→ **Exercise**
Starting at the line that holds "click on Şeyh" and stopping at the line that holds "This screenshot has width=833, height=2494.", restate the records below word for word, with both of those lines included.

→ **Task inputs**
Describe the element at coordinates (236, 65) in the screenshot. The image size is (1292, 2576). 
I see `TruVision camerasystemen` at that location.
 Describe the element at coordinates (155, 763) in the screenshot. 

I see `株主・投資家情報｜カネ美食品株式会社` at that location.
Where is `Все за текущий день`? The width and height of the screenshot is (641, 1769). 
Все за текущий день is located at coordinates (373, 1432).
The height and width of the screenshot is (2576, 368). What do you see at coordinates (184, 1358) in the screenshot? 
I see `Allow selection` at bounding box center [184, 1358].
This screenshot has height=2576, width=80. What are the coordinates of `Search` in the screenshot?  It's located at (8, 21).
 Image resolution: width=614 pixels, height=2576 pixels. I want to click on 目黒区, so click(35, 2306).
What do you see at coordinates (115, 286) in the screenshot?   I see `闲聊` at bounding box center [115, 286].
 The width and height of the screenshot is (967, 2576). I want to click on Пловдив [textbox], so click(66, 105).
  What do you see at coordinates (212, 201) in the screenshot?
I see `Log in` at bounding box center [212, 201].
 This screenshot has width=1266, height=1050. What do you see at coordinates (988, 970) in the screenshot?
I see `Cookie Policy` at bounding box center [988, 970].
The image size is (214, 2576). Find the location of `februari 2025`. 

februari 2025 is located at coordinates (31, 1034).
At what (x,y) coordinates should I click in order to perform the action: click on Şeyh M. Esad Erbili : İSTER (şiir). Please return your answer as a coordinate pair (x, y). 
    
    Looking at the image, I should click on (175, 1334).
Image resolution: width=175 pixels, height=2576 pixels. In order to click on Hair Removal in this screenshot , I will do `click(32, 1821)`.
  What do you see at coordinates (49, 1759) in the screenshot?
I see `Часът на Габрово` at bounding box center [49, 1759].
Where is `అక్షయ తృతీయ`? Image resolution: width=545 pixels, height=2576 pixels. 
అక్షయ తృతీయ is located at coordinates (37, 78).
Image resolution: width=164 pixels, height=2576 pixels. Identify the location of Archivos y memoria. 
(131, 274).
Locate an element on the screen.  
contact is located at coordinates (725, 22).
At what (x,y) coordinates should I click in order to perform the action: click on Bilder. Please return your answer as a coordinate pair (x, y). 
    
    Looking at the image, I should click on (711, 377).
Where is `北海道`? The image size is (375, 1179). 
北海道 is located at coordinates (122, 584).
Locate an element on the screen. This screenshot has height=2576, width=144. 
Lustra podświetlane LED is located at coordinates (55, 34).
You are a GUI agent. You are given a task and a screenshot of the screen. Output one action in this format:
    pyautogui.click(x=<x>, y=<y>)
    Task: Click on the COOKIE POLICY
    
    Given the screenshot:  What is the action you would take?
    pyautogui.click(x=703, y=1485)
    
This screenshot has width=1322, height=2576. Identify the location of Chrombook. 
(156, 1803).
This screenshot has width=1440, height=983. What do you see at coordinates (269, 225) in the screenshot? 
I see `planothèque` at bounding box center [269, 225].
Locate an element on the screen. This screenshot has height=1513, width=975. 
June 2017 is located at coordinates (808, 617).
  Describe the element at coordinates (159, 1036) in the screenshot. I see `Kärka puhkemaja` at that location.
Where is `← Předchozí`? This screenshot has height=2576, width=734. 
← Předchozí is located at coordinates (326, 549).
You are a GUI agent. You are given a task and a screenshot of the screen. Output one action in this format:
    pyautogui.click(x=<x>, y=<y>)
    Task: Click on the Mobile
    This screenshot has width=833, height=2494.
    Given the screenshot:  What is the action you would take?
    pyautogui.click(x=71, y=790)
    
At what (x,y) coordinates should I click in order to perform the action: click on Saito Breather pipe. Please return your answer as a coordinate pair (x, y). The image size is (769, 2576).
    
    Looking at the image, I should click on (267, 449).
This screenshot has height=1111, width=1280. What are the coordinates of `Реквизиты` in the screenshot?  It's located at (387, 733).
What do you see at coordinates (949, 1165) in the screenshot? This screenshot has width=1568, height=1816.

→ **Result**
At what (x,y) coordinates should I click in order to perform the action: click on Şeyh M. Esad Erbili : İSTER (şiir). Please return your answer as a coordinate pair (x, y). 
    
    Looking at the image, I should click on (175, 1334).
Image resolution: width=175 pixels, height=2576 pixels. In order to click on Hair Removal in this screenshot , I will do `click(32, 1821)`.
  What do you see at coordinates (49, 1759) in the screenshot?
I see `Часът на Габрово` at bounding box center [49, 1759].
Where is `అక్షయ తృతీయ`? Image resolution: width=545 pixels, height=2576 pixels. 
అక్షయ తృతీయ is located at coordinates (37, 78).
Image resolution: width=164 pixels, height=2576 pixels. Identify the location of Archivos y memoria. 
(131, 274).
Locate an element on the screen.  
contact is located at coordinates (725, 22).
At what (x,y) coordinates should I click in order to perform the action: click on Bilder. Please return your answer as a coordinate pair (x, y). 
    
    Looking at the image, I should click on (711, 377).
Where is `北海道`? The image size is (375, 1179). 
北海道 is located at coordinates (122, 584).
Locate an element on the screen. This screenshot has height=2576, width=144. 
Lustra podświetlane LED is located at coordinates (55, 34).
You are a GUI agent. You are given a task and a screenshot of the screen. Output one action in this format:
    pyautogui.click(x=<x>, y=<y>)
    Task: Click on the COOKIE POLICY
    
    Given the screenshot:  What is the action you would take?
    pyautogui.click(x=703, y=1485)
    
This screenshot has width=1322, height=2576. Identify the location of Chrombook. 
(156, 1803).
This screenshot has width=1440, height=983. What do you see at coordinates (269, 225) in the screenshot? 
I see `planothèque` at bounding box center [269, 225].
Locate an element on the screen. This screenshot has height=1513, width=975. 
June 2017 is located at coordinates (808, 617).
  Describe the element at coordinates (159, 1036) in the screenshot. I see `Kärka puhkemaja` at that location.
Where is `← Předchozí`? This screenshot has height=2576, width=734. 
← Předchozí is located at coordinates (326, 549).
You are a GUI agent. You are given a task and a screenshot of the screen. Output one action in this format:
    pyautogui.click(x=<x>, y=<y>)
    Task: Click on the Mobile
    This screenshot has width=833, height=2494.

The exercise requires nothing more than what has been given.